#### [TO DO]
An exact reproduction is required of the lines from the beginning of the entries through the line with "commission from the", pictures excluded and nothing added.

(Records from a dataset)
------------------------------------------------------------------------

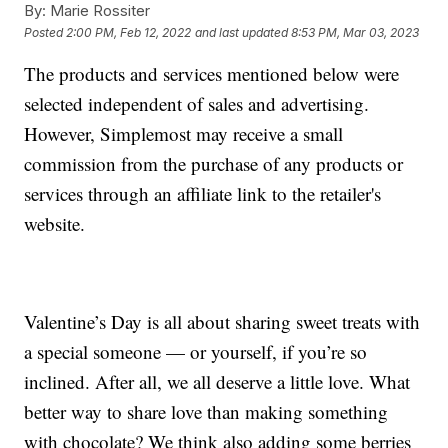
By:
Marie Rossiter
Posted
2:00 PM, Feb 12, 2022
and last updated
8:53 PM, Mar 03, 2023
The products and services mentioned below were
selected independent of sales and advertising.
However, Simplemost may receive a small
commission from the purchase of any products or
services through an affiliate link to the retailer's
website.
Valentine’s Day is all about sharing sweet treats with
a special someone — or yourself, if you’re so
inclined. After all, we all deserve a little love. What
better way to share love than making something
with chocolate? We think also adding some berries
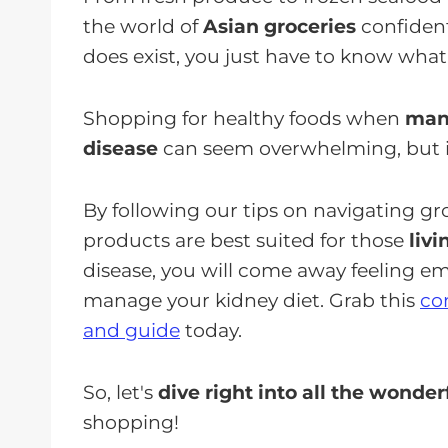
the world of
Asian groceries
confident
does exist, you just have to know what 
Shopping for healthy foods when
mana
disease
can seem overwhelming, but it
By following our tips on navigating g
products are best suited for those
liv
disease, you will come away feeling
manage your kidney diet. Grab this
co
and guide
today.
So, let's
dive right into all the wonderf
shopping!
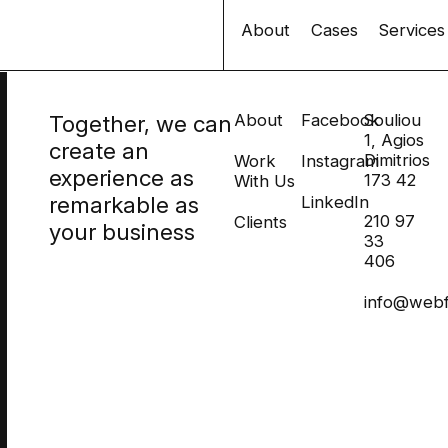
About
Cases
Services
Together, we can
About
Facebook
Souliou
1, Agios
create an
Dimitrios
Work
Instagram
experience as
173 42
With Us
remarkable as
LinkedIn
210 97
Clients
your business
33
406
info@webf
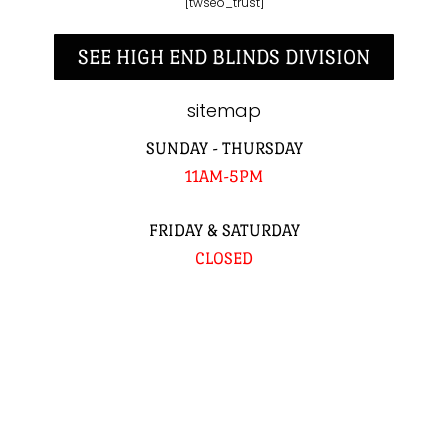
[twseo_trust]
SEE HIGH END BLINDS DIVISION
sitemap
SUNDAY - THURSDAY
11AM-5PM
FRIDAY & SATURDAY
CLOSED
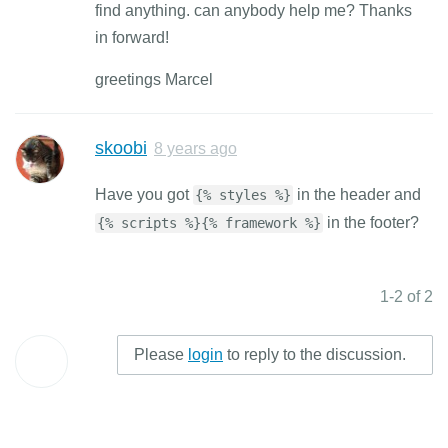
find anything. can anybody help me? Thanks
in forward!
greetings Marcel
skoobi
8 years ago
Have you got
in the header and
{% styles %}
in the footer?
{% scripts %}{% framework %}
1-2 of 2
Please
login
to reply to the discussion.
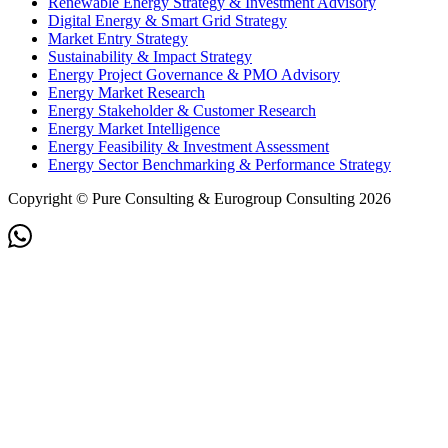
Renewable Energy Strategy & Investment Advisory
Digital Energy & Smart Grid Strategy
Market Entry Strategy
Sustainability & Impact Strategy
Energy Project Governance & PMO Advisory
Energy Market Research
Energy Stakeholder & Customer Research
Energy Market Intelligence
Energy Feasibility & Investment Assessment
Energy Sector Benchmarking & Performance Strategy
Copyright © Pure Consulting & Eurogroup Consulting 2026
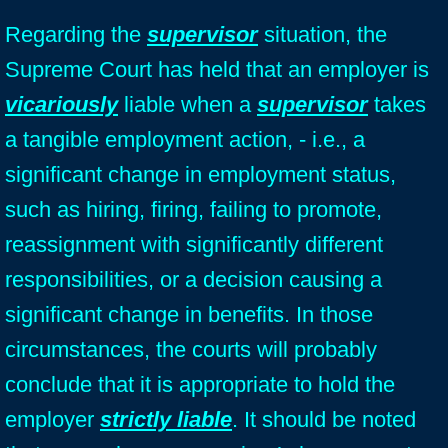
Regarding the
supervisor
situation, the
Supreme Court has held that an employer is
vicariously
liable when a
supervisor
takes
a tangible employment action, - i.e., a
significant change in employment status,
such as hiring, firing, failing to promote,
reassignment with significantly different
responsibilities, or a decision causing a
significant change in benefits. In those
circumstances, the courts will probably
conclude that it is appropriate to hold the
employer
strictly liable
. It should be noted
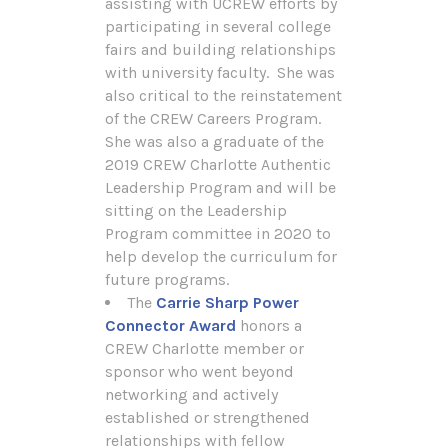
assisting with UCREW efforts by
participating in several college
fairs and building relationships
with university faculty. She was
also critical to the reinstatement
of the CREW Careers Program.
She was also a graduate of the
2019 CREW Charlotte Authentic
Leadership Program and will be
sitting on the Leadership
Program committee in 2020 to
help develop the curriculum for
future programs.
The
Carrie Sharp Power
Connector Award
honors a
CREW Charlotte member or
sponsor who went beyond
networking and actively
established or strengthened
relationships with fellow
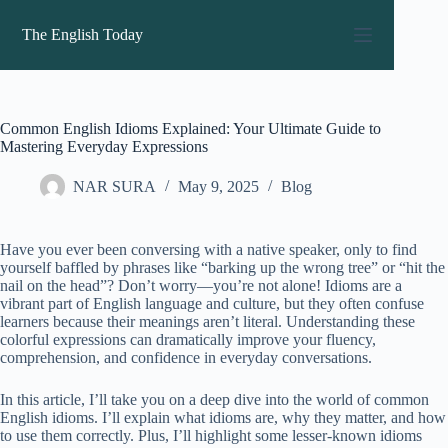
Skip
to
The English Today
content
Common English Idioms Explained: Your Ultimate Guide to
Mastering Everyday Expressions
NAR SURA
May 9, 2025
Blog
Have you ever been conversing with a native speaker, only to find
yourself baffled by phrases like “barking up the wrong tree” or “hit the
nail on the head”? Don’t worry—you’re not alone! Idioms are a
vibrant part of English language and culture, but they often confuse
learners because their meanings aren’t literal. Understanding these
colorful expressions can dramatically improve your fluency,
comprehension, and confidence in everyday conversations.
In this article, I’ll take you on a deep dive into the world of common
English idioms. I’ll explain what idioms are, why they matter, and how
to use them correctly. Plus, I’ll highlight some lesser-known idioms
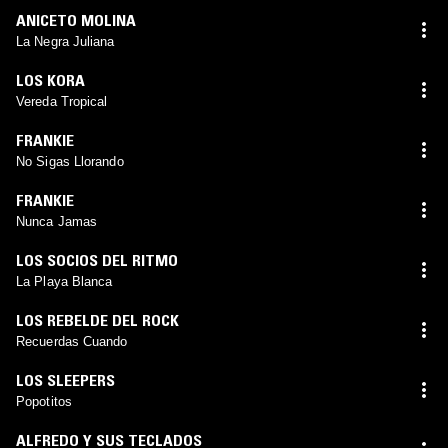
ANICETO MOLINA
La Negra Juliana
LOS KORA
Vereda Tropical
FRANKIE
No Sigas Llorando
FRANKIE
Nunca Jamas
LOS SOCIOS DEL RITMO
La Playa Blanca
LOS REBELDE DEL ROCK
Recuerdas Cuando
LOS SLEEPERS
Popotitos
ALFREDO Y SUS TECLADOS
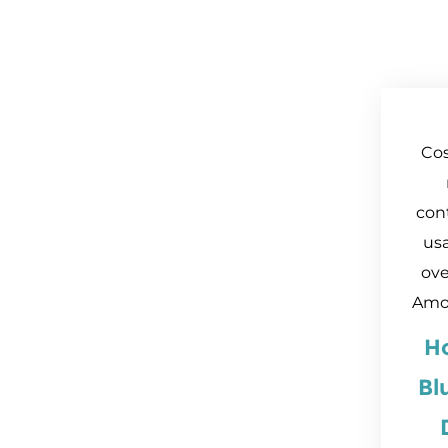
Cos
con
usa
ove
Amo
H
Bl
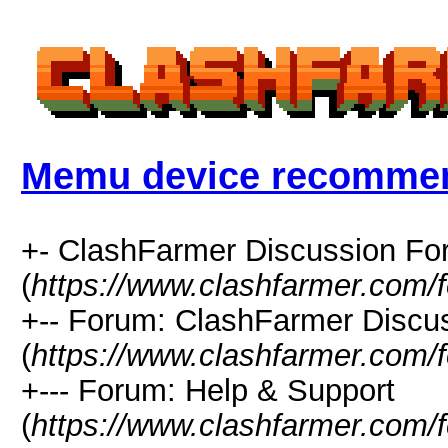
Memu device recomme
+- ClashFarmer Discussion F
(
https://www.clashfarmer.com/
+-- Forum: ClashFarmer Discu
(
https://www.clashfarmer.com/
+--- Forum: Help & Support
(
https://www.clashfarmer.com/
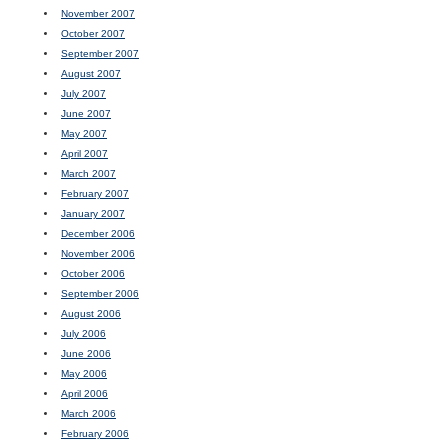
November 2007
October 2007
September 2007
August 2007
July 2007
June 2007
May 2007
April 2007
March 2007
February 2007
January 2007
December 2006
November 2006
October 2006
September 2006
August 2006
July 2006
June 2006
May 2006
April 2006
March 2006
February 2006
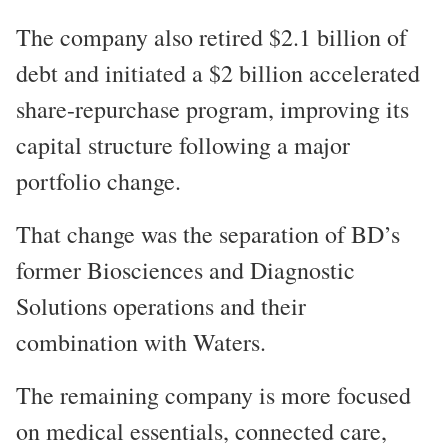
The company also retired $2.1 billion of
debt and initiated a $2 billion accelerated
share-repurchase program, improving its
capital structure following a major
portfolio change.
That change was the separation of BD’s
former Biosciences and Diagnostic
Solutions operations and their
combination with Waters.
The remaining company is more focused
on medical essentials, connected care,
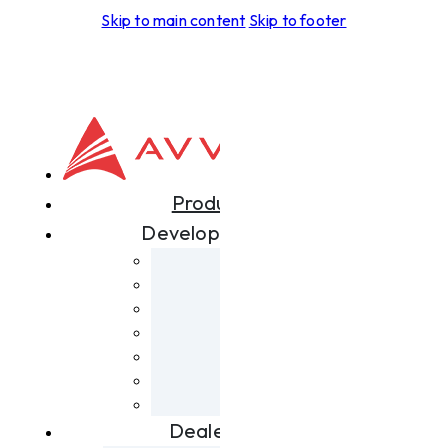
Skip to main content
Skip to footer
Products
Development
Aspero
Foras
Leggera
Tectus
Spiritus
Terra
Skyrider
Dealers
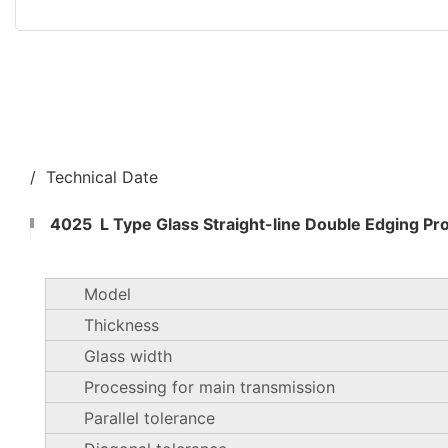
/ Technical Date
4025 L Type Glass Straight-line Double Edging Pr
Model
Thickness
Glass width
Processing for main transmission
Parallel tolerance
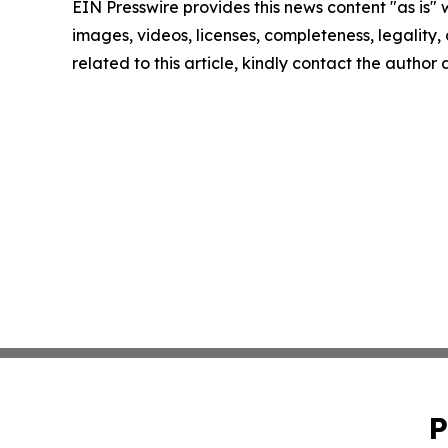
EIN Presswire provides this news content "as is" 
images, videos, licenses, completeness, legality, o
related to this article, kindly contact the author
P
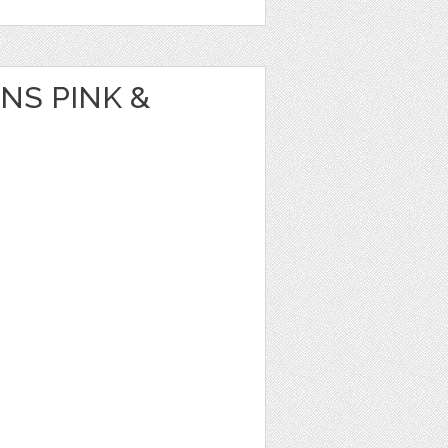
NS PINK &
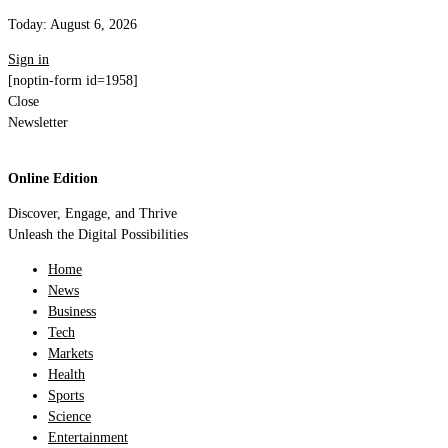
Today:
August 6, 2026
Sign in
[noptin-form id=1958]
Close
Newsletter
Online Edition
Discover, Engage, and Thrive
Unleash the Digital Possibilities
Home
News
Business
Tech
Markets
Health
Sports
Science
Entertainment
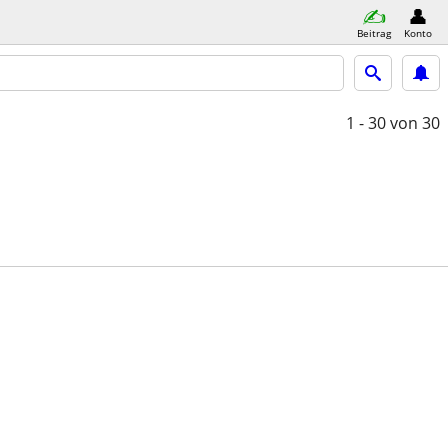
Beitrag
Konto
1 - 30
von 30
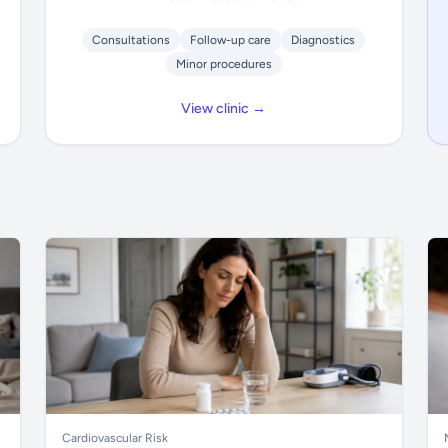
Consultations
Follow-up care
Diagnostics
Minor procedures
View clinic →
Cardiovascular Risk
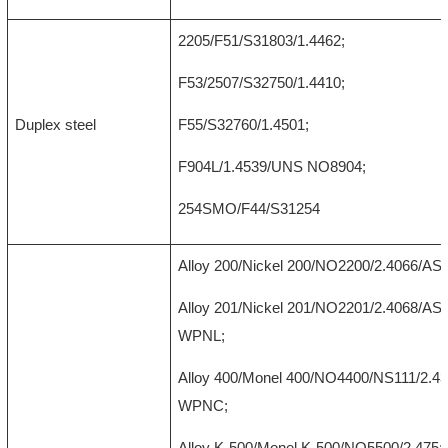
2205/F51/S31803/1.4462;
F53/2507/S32750/1.4410;
Duplex steel
F55/S32760/1.4501;
F904L/1.4539/UNS NO8904;
254SMO/F44/S31254
Alloy 200/Nickel 200/NO2200/2.4066/A
Alloy 201/Nickel 201/NO2201/2.4068/A
WPNL;
Alloy 400/Monel 400/NO4400/NS111/2.
WPNC;
Alloy K-500/Monel K-500/NO5500/2.475;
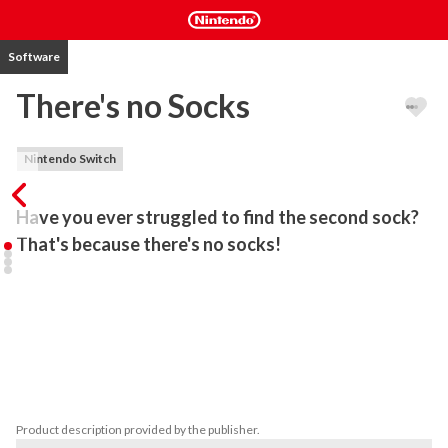
Software
There's no Socks
Nintendo Switch
Have you ever struggled to find the second sock? 
That's because there's no socks!
There's No Socks is a hidden object game with a selection of 9 
locations and random socks to find for each of them.

9 different levels 

replayable with 20 socks out of 60 selected for each play

hint system

zoom
Product description provided by the publisher.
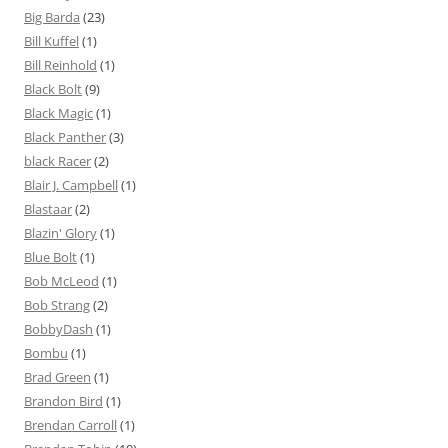
Big Barda
(23)
Bill Kuffel
(1)
Bill Reinhold
(1)
Black Bolt
(9)
Black Magic
(1)
Black Panther
(3)
black Racer
(2)
Blair J. Campbell
(1)
Blastaar
(2)
Blazin' Glory
(1)
Blue Bolt
(1)
Bob McLeod
(1)
Bob Strang
(2)
BobbyDash
(1)
Bombu
(1)
Brad Green
(1)
Brandon Bird
(1)
Brendan Carroll
(1)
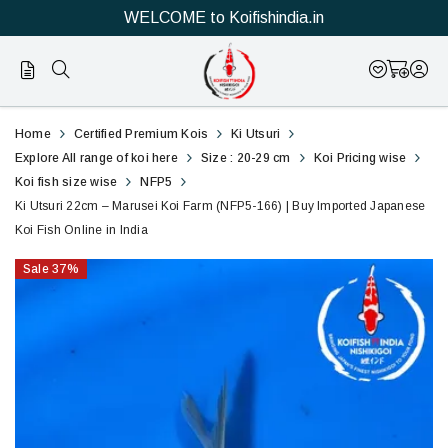
WELCOME to Koifishindia.in
166
Ki
Home
Certified Premium Kois
Ki Utsuri
Utsuri
Explore All range of koi here
Size : 20-29 cm
Koi Pricing wise
Koi fish size wise
NFP5
22cm
Ki Utsuri 22cm – Marusei Koi Farm (NFP5-166) | Buy Imported Japanese
Koi Fish Online in India
–
Sale
37
%
Marusei
Koi
Farm
(NFP5-
166)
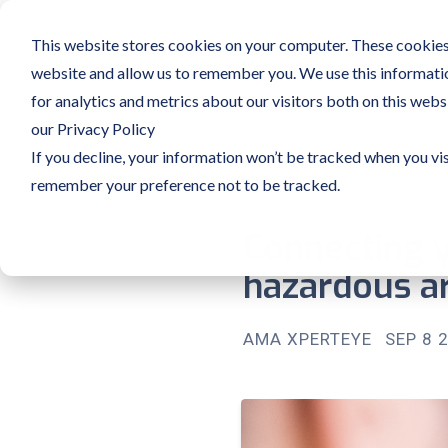
This website stores cookies on your computer. These cookies 
website and allow us to remember you. We use this informati
for analytics and metrics about our visitors both on this web
our Privacy Policy
If you decline, your information won’t be tracked when you vis
remember your preference not to be tracked.
Connecting y
hazardous ar
AMA XPERTEYE
SEP 8 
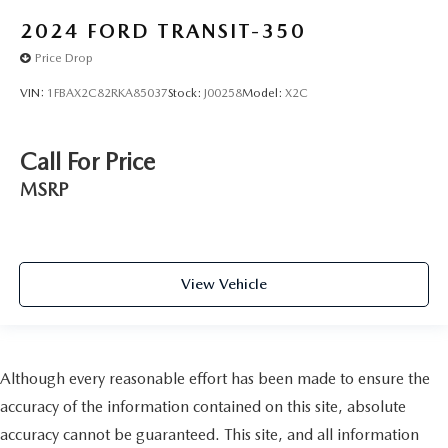
2024
FORD TRANSIT-350
Price Drop
VIN:
1FBAX2C82RKA85037
Stock:
J00258
Model:
X2C
Call For Price
MSRP
View Vehicle
Although every reasonable effort has been made to ensure the
accuracy of the information contained on this site, absolute
accuracy cannot be guaranteed. This site, and all information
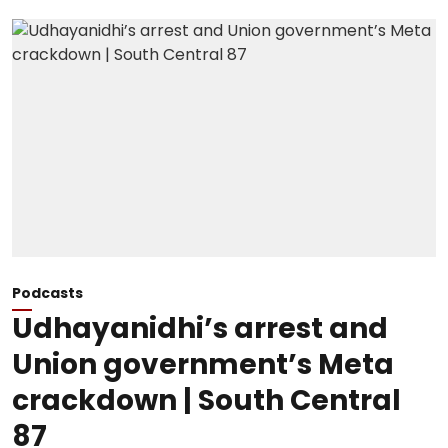
Podcasts
Udhayanidhi’s arrest and
Union government’s Meta
crackdown | South Central
87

------------------------------------------------------------------------

#### [YOUR SOLUTION]
By:
Marie Rossiter
Posted
2:00 PM, Feb 12, 2022
and last updated
8:53 PM, Mar 03, 2023
The products and services mentioned below were
selected independent of sales and advertising.
However, Simplemost may receive a small
commission from the purchase of any products or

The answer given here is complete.